First of all, regarding the Threading/tasks issue. I quickly wrote
an addedum to make a few things clearer. I'm updating the original post so it can be viewed there too.
I didn't include references & stuff because they're more like notes, and I didn't have the time.
masterfalcon wrote:My understanding of some of the plans is a little sketchy. I haven't been keeping up with it as much as I should have. But I believe one of the main goals is speed up scene graph updates via threads.
Discussion in the forum topic went straight to threading. But as for the slides, the topics were:
- Eliminate cache misses & cache polution through pointers to relevant data
- Smarter behavior about culling & traversing the scene
- Data-level parallelization (SIMD)
- Execution level parallelization (Threading)
- Other engine design changes.
Sqeaky wrote:Sqeaky's whole posts
Sqeaky seems to have a good understanding of my intentions. Also he seems to have a good graps of the parallel world hazards. I agree to everything he said.
Sqeaky wrote:It seems every body agrees Transforms -> Cull -> Complex Visuals -> Render, but which stages depend on each other for data and which connections are essential? How many of these become into 1 Task/WorkUnit and how many become some data driven amount of Tasks/WorkUnits?
I'm going to assume "Complex Visuals = Sorting & Material preparation".
There's no ultimate answer. "It depends". For example if the game consists on a simple scene of one pass, no shadows; then cull -> transform is preferred, because you only update what's visible. This was your typical 1999 game.
But if you have shadows, environment maps, and/or multiple passes; then cull -> transform may be counterproductive, because you may need to transform the same object on each pass where it appears repeated (i.e. no reuse). Transforming before culling may iterate over a few objects that were culled on all passes, but tends to be much scalable because the number of non-culled objects is statistically much higher.
tuan kuranes wrote:
For Each scene: const shared Nodes Buffer -> Transformed Nodes Buffer
For Each Viewport: const shared Transformed Nodes Buffer -> Culled Transformed Node Buffer (threadable)

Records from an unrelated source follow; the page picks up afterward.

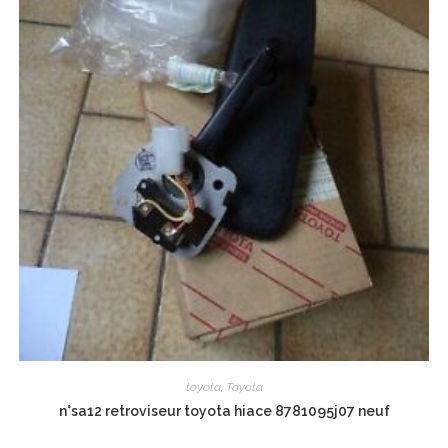
toyota
,
Toyota
n°sa12 retroviseur toyota hiace 8781095j07 neuf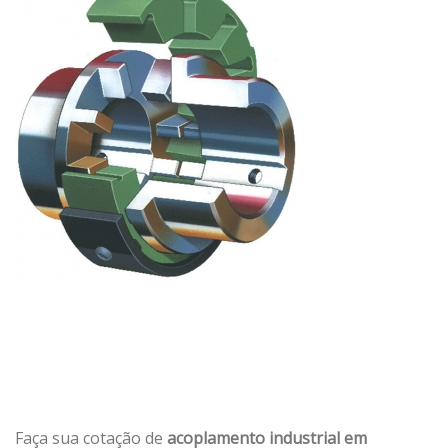
Faça sua cotação de
acoplamento industrial em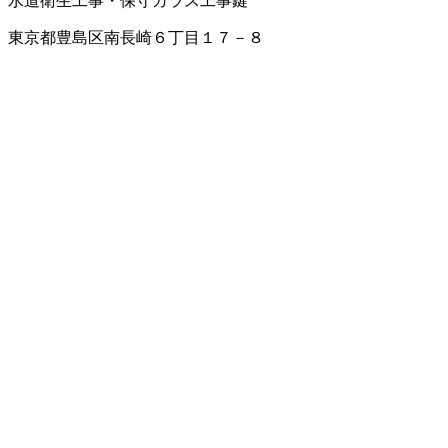
水道衛生工事・保守
ガラス工事
鍵
東京都豊島区南長崎６丁目１７－８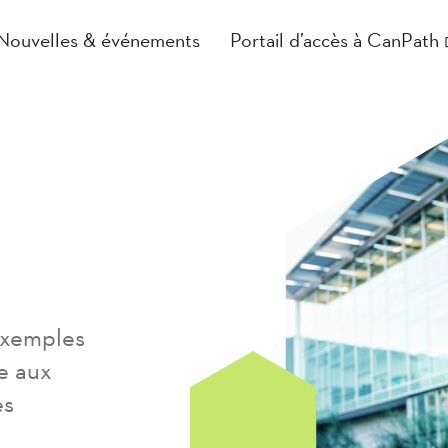
Nouvelles & événements
Portail d’accès à CanPath
 exemples
e aux
es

For Each renderTarget: const shared Culled Transformed Node Buffer -> RenderQueue (threadable)
For Each RenderQueue: const shared Render Queue -> Command Buffer
Transforming the nodes is threadable. The baking the command buffer is threadable in D3D11 (apparently not in GL?)
I'd like to start thinking of "compositor output" rather than Viewport, since it's easier to visualize and work with. Viewports are still useful for setting up render area & some old school tricks; and ultimately each compositor outputs to a viewport.
sparkprime wrote: sparkprime's whole post
I agree with Sparkprime. And his rant is hilarious.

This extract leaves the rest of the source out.